Mountain Goat wrote:
The big struggle are the energy loss shut down things. They are annoying as when they happen I find they stop me or limit me doing physical things. Other times when I don't get them so much I am strong which gives the impression that there is nothing wrong with me.

Yes. I could do with writing down the issues just incase I forget, or I find I clam up. I don't often clam up, but it is better to be prepared. The other things I mentioned are not big issues... Small things really.


Mountain goat, I totally agree with Jimmy m his previous comment!! [Mountain Goat, I think you are overthinking this. Remember you are in a home filled with Aspies. We are all strange and weird.]
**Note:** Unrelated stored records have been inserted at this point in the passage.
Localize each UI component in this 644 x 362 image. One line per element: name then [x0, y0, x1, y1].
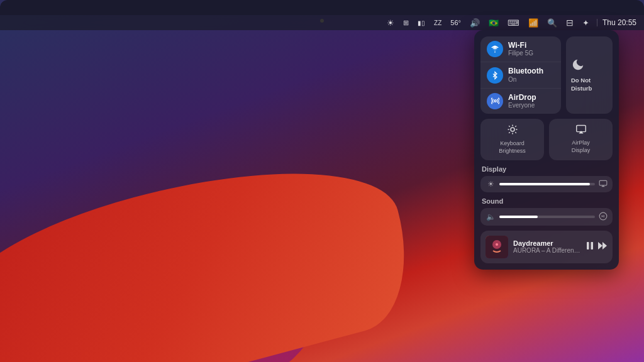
wave-shape [0, 133, 426, 362]
display-section-label: Display [480, 165, 613, 173]
track-artist: AURORA – A Different Kind of... [513, 247, 581, 254]
menubar: ☀ ⊞ ▮▯ ZZ 56° 🔊 🇧🇷 ⌨ [0, 15, 644, 30]
display-menubar-item[interactable]: ⊞ [401, 19, 411, 27]
cc-airplay-display-tile[interactable]: AirPlay Display [549, 119, 613, 160]
sound-slider-track[interactable] [499, 216, 595, 218]
wifi-icon: 📶 [528, 18, 538, 28]
dnd-label: Do NotDisturb [571, 77, 592, 92]
sound-slider-row: 🔈 [480, 208, 613, 226]
airdrop-tile-icon [487, 93, 503, 109]
svg-rect-20 [587, 242, 589, 250]
cc-small-tiles-row: Keyboard Brightness AirPlay Display [480, 119, 613, 160]
volume-menubar-item[interactable]: 🔊 [467, 18, 482, 28]
display-icon: ⊞ [403, 19, 409, 27]
notif-icon: ✦ [582, 18, 589, 28]
camera [320, 19, 324, 23]
svg-line-10 [515, 126, 516, 127]
svg-point-1 [494, 100, 496, 102]
airplay-display-icon [575, 124, 587, 137]
svg-rect-21 [591, 242, 594, 250]
sound-section-label: Sound [480, 197, 613, 205]
bluetooth-tile-text: Bluetooth On [508, 67, 555, 83]
display-slider-left-icon: ☀ [486, 180, 496, 189]
wifi-label: Wi-Fi [508, 41, 555, 50]
wifi-menubar-item[interactable]: 📶 [526, 18, 541, 28]
cc-now-playing: Daydreamer AURORA – A Different Kind of.… [480, 231, 613, 263]
control-center-icon: ⊟ [566, 18, 574, 28]
cc-airdrop-item[interactable]: AirDrop Everyone [480, 89, 561, 114]
airdrop-tile-text: AirDrop Everyone [508, 93, 555, 109]
album-art [486, 236, 508, 258]
airdrop-sub: Everyone [508, 102, 555, 109]
bluetooth-label: Bluetooth [508, 67, 555, 75]
keyboard-brightness-icon [507, 124, 518, 138]
svg-rect-12 [599, 180, 607, 185]
battery-icon: ▮▯ [418, 19, 425, 26]
spotlight-icon: 🔍 [547, 18, 557, 28]
bluetooth-sub: On [508, 76, 555, 84]
cc-keyboard-brightness-tile[interactable]: Keyboard Brightness [480, 119, 544, 160]
svg-point-19 [496, 243, 498, 246]
sound-slider-right-icon [599, 212, 608, 222]
wifi-sub: Filipe 5G [508, 50, 555, 57]
skip-forward-button[interactable] [597, 241, 608, 252]
brightness-menubar-item[interactable]: ☀ [384, 18, 397, 28]
svg-marker-23 [602, 242, 607, 250]
display-slider-track[interactable] [499, 183, 595, 185]
temp-icon: ZZ [434, 19, 441, 26]
menubar-datetime: Thu 20:55 [602, 18, 636, 27]
airplay-display-label: AirPlay Display [572, 140, 591, 154]
notif-menubar-item[interactable]: ✦ [580, 18, 592, 28]
cc-bluetooth-item[interactable]: Bluetooth On [480, 62, 561, 88]
playback-controls [586, 241, 608, 252]
svg-line-9 [509, 132, 510, 133]
keyboard-brightness-label: Keyboard Brightness [499, 140, 526, 155]
volume-icon: 🔊 [470, 18, 480, 28]
input-menubar-item[interactable]: 🇧🇷 [486, 18, 501, 28]
svg-point-0 [494, 52, 496, 53]
menubar-separator [597, 19, 597, 26]
control-center-menubar-item[interactable]: ⊟ [564, 18, 576, 28]
track-info: Daydreamer AURORA – A Different Kind of.… [513, 239, 581, 254]
flag-icon: 🇧🇷 [489, 18, 499, 28]
keyboard-icon: ⌨ [508, 18, 519, 28]
control-center-panel: Wi-Fi Filipe 5G Bluetooth On [474, 30, 619, 270]
svg-point-2 [511, 128, 514, 131]
cc-display-section: Display ☀ [480, 165, 613, 192]
cc-connectivity-stack: Wi-Fi Filipe 5G Bluetooth On [480, 36, 561, 114]
airdrop-label: AirDrop [508, 93, 555, 102]
svg-line-5 [509, 126, 510, 127]
bluetooth-tile-icon [487, 67, 503, 84]
keyboard-menubar-item[interactable]: ⌨ [505, 18, 522, 28]
track-name: Daydreamer [513, 239, 581, 247]
cc-top-row: Wi-Fi Filipe 5G Bluetooth On [480, 36, 613, 114]
sound-slider-left-icon: 🔈 [486, 212, 496, 221]
battery-menubar-item[interactable]: ▮▯ [415, 19, 428, 26]
laptop-frame: ☀ ⊞ ▮▯ ZZ 56° 🔊 🇧🇷 ⌨ [0, 0, 644, 362]
temp-menubar-item[interactable]: ZZ [431, 19, 444, 26]
menubar-items: ☀ ⊞ ▮▯ ZZ 56° 🔊 🇧🇷 ⌨ [384, 18, 636, 28]
spotlight-menubar-item[interactable]: 🔍 [545, 18, 560, 28]
cc-wifi-item[interactable]: Wi-Fi Filipe 5G [480, 36, 561, 62]
temp-value: 56° [448, 19, 464, 26]
svg-line-6 [515, 132, 516, 133]
cc-sound-section: Sound 🔈 [480, 197, 613, 226]
wifi-tile-text: Wi-Fi Filipe 5G [508, 41, 555, 57]
brightness-icon: ☀ [387, 18, 394, 28]
sound-slider-fill [499, 216, 538, 218]
display-slider-fill [499, 183, 590, 185]
display-slider-right-icon [599, 180, 608, 189]
wifi-tile-icon [487, 41, 503, 57]
cc-dnd-tile[interactable]: Do NotDisturb [566, 36, 613, 114]
svg-rect-11 [576, 126, 586, 132]
pause-button[interactable] [586, 241, 594, 252]
display-slider-row: ☀ [480, 176, 613, 192]
dnd-icon [571, 58, 585, 75]
svg-marker-22 [598, 242, 602, 250]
Personally, when I was young, I was unpopular because I was too different. After working out big time, practicing martial arts... I became more self confident. My mask was formed, and with lots of masking, I'm able to almost pass as normal. However this is not possible long term (huge drain on my energy resources).

I'm trying to drop my mask, because burning out because of the energy expense of passing has made me almost suicidal in the past.

Maybe we should stop masking?
Benefits are: it is a huge and powerful tool in the selection of REAL friends. (That accept you who you are).
Another benefit: no need to worry about acting as normal as possible?

Your self worth should not depend on what other people think about you! I understand the cycles you are going through and I think I understand what you're going through, I really relate to this!

Regarding what you wrote about your online appearance (in the first post), don't be afraid that you're repeating yourself. (You're in an autism forum...) I have read lots of your posts, and I consider your posts to be very informative, well written, and a useful contribution to the debates on this forum!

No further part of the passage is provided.